O Estado e a divisão dos poderes

Obviamente que, com o tempo, o Estado tornou-se cada vez mais complexo. Diante dessa crescente complexidade, doutrinariamente no Ocidente, a partir do século XVIII, emergiu o conceito de “divisão dos poderes”. Apesar dessa divisão de competências, o Estado não deixou de ser unitário e dependente de cada ramo de instituições que formam o Estado, que continua sendo a entidade central que organiza a vida econômica, política e social das sociedades.

Nesse quadro, se o ramo legislativo não desempenha bem suas funções produzindo leis boas e sensatas, a qualidade do Estado tende a se deteriorar. Da mesma forma, se o Poder Judiciário não julga e não distribui justiça de maneira satisfatória, o Estado perde muito de sua eficácia e, como consequência, a sociedade se vê privada de poder experimentar a satisfação que deve proporcionar uma “justiça salomônica”.

A ordem jurídica (bem como as instituições jurídicas) em qualquer país pode se deteriorar com o tempo, e um dos sinais da deterioração da ordem jurídica é o crescente formalismo jurídico, isto é, em um ambiente de deterioração das instituições jurídicas, cada vez mais as disputas jurídicas importantes são decididas por dispositivos formais da lei e não mais pelo intuito de se buscar justiça. 

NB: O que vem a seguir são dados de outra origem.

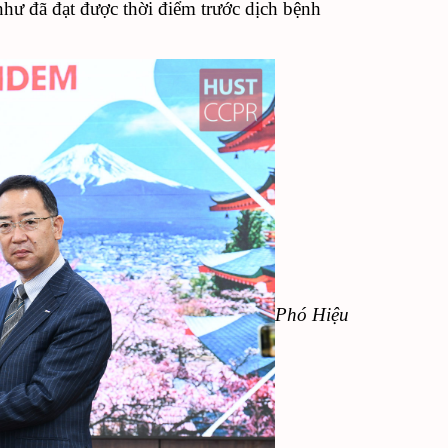
như đã đạt được thời điểm trước dịch bệnh
Phó Hiệu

O formalismo jurídico no Brasil

Neste nosso Brasil de hoje, chama a atenção a crescente importância do formalismo na justiça que, cada vez mais, se sobrepõe não apenas a indícios, mas até mesmo a documentos probatórios e a fatos registrados em gravações claras e inequívocas. Em tempos recentes o caso “Lava-Jato” foi apenas mais um caso notável de uma formalidade – neste caso, sobre foro de julgamento – prevalecendo sobre milhares de páginas de provas, de documentos e de depoimentos. Na realidade, foi uma questão cujo entendimento ganhou forma somente anos depois de o julgamento ter sido realizado por uma corte legalmente constituída. O fato desse entendimento ter ocorrido justamente às vésperas do prazo final para o registro de candidaturas às eleições de 2022, apenas contribui para desmoralizar as instituições do Judiciário.

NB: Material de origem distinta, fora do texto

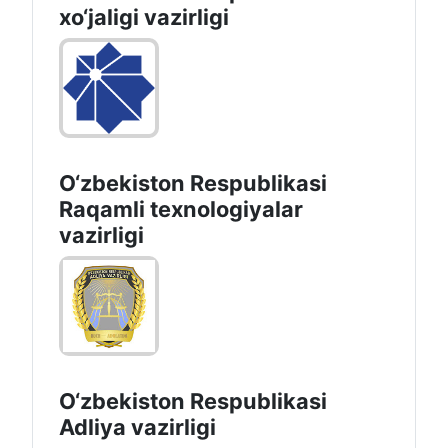
хo‘jaligi vazirligi
O‘zbekiston Respublikasi
Raqamli texnologiyalar
vazirligi
O‘zbekiston Respublikasi
Adliya vazirligi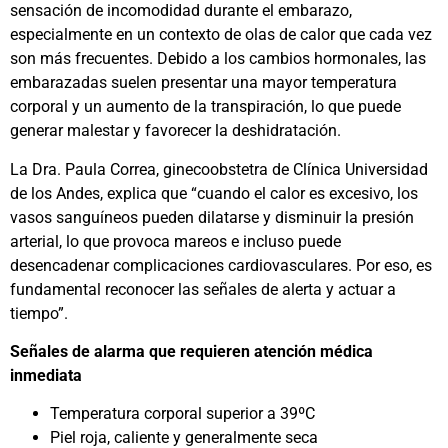
sensación de incomodidad durante el embarazo,
especialmente en un contexto de olas de calor que cada vez
son más frecuentes. Debido a los cambios hormonales, las
embarazadas suelen presentar una mayor temperatura
corporal y un aumento de la transpiración, lo que puede
generar malestar y favorecer la deshidratación.
La Dra. Paula Correa, ginecoobstetra de Clínica Universidad
de los Andes, explica que “cuando el calor es excesivo, los
vasos sanguíneos pueden dilatarse y disminuir la presión
arterial, lo que provoca mareos e incluso puede
desencadenar complicaciones cardiovasculares. Por eso, es
fundamental reconocer las señales de alerta y actuar a
tiempo”.
Señales de alarma que requieren atención médica
inmediata
Temperatura corporal superior a 39ºC
Piel roja, caliente y generalmente seca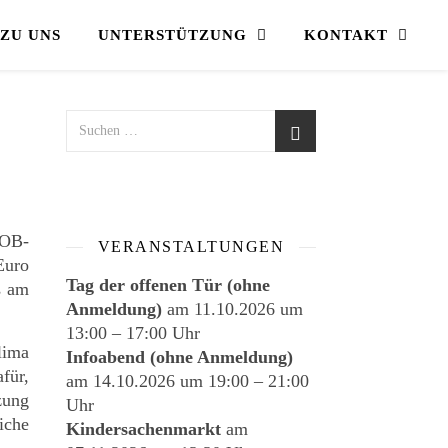
ZU UNS
UNTERSTÜTZUNG
KONTAKT
HOB-
VERANSTALTUNGEN
Euro
Tag der offenen Tür (ohne
s am
Anmeldung)
am
11.10.2026
um
13:00
–
17:00
Uhr
lima
Infoabend (ohne Anmeldung)
für,
am
14.10.2026
um
19:00
–
21:00
zung
Uhr
iche
Kindersachenmarkt
am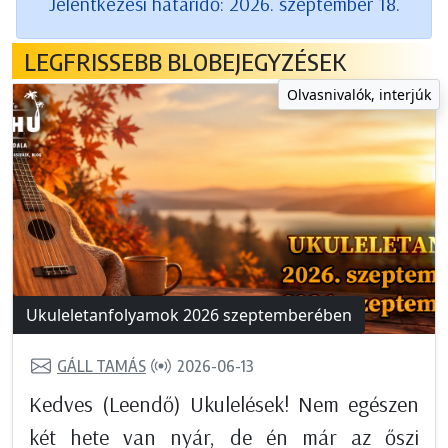
Jelentkezési határidő: 2026. szeptember 18.
LEGFRISSEBB BLOBEJEGYZÉSEK
Olvasnivalók, interjúk
Ukuleletanfolyamok 2026 szeptemberében
GÁLL TAMÁS
2026-06-13
Kedves (Leendő) Ukulelések! Nem egészen
két hete van nyár, de én már az őszi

A pergunta que inevitavelmente emerge é: como é possível ter um “Estado de Direito” em um ambiente de justiça desmoralizada? Os frutos do “formalismo jurídico” emergem nas cifras escandalosas da criminalidade no Brasil; e é também sob o “formalismo jurídico”, que se desenvolvem as variadas formas de ativismo político praticado pelas autoridades judiciárias em conluio com os políticos das diferentes tendências. Sob um ponto de vista de mais longo prazo, a deterioração da ordem política e social – sobre a qual o Judiciário tem responsabilidade direta – vai  empurrando a sociedade brasileira de forma consistente para a periferia da civilização.

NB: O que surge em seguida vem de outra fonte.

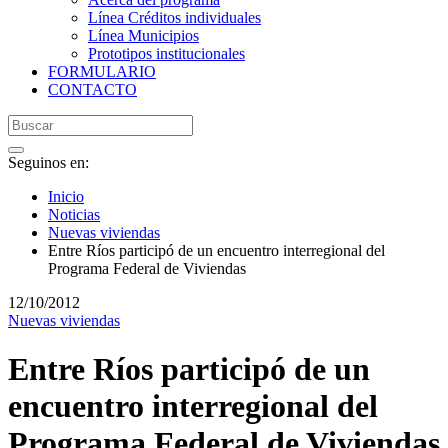
Línea Créditos individuales
Línea Municipios
Prototipos institucionales
FORMULARIO
CONTACTO
Seguinos en:
Inicio
Noticias
Nuevas viviendas
Entre Ríos participó de un encuentro interregional del
Programa Federal de Viviendas
12/10/2012
Nuevas viviendas
Entre Ríos participó de un
encuentro interregional del
Programa Federal de Viviendas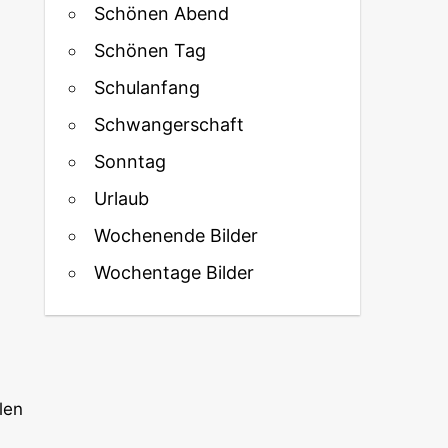
Schönen Abend
Schönen Tag
Schulanfang
Schwangerschaft
Sonntag
Urlaub
Wochenende Bilder
Wochentage Bilder
len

Conta-se que Abraham Lincoln, ainda jovem aspirante a advogado, beneficiou-se da amizade do Juiz Bowling Green que, além de emprestar muitos livros de Direito a Lincoln, permitia que Lincoln o ajudasse nos trabalhos da corte do Condado de Sangamon. Green, como homem de fronteira, presidia os julgamentos em mangas de camisa e, em uma ocasião, quando duas testemunhas juraram que um certo porco não pertencia a Jack Kelso, cidadão do Condado, após ouvir as partes, o Juiz Bowling Green teria proferido seu julgamento: “As duas testemunhas que acabamos de ouvir juraram falso, … conheço bem esse porco e sei muito bem que ele pertence a Jack Kelso“. Obviamente, eram outros tempos e outras circunstâncias, mas o episódio ilustra a preocupação com a busca da justiça e com a verdade dos fatos, que se sobrepõe às formalidades, muito embora necessárias.

 

 

Eiiti Sato é professor do Instituto de Relações Internacionais da UnB (1983-2022). Foi diretor do Instituto de Relações Internacionais da UnB (2006-2014), e foi um dos fundadores da Associação Brasileira de Relações Internacionais (ABRI), tendo sido seu primeiro presidente (2005-2007).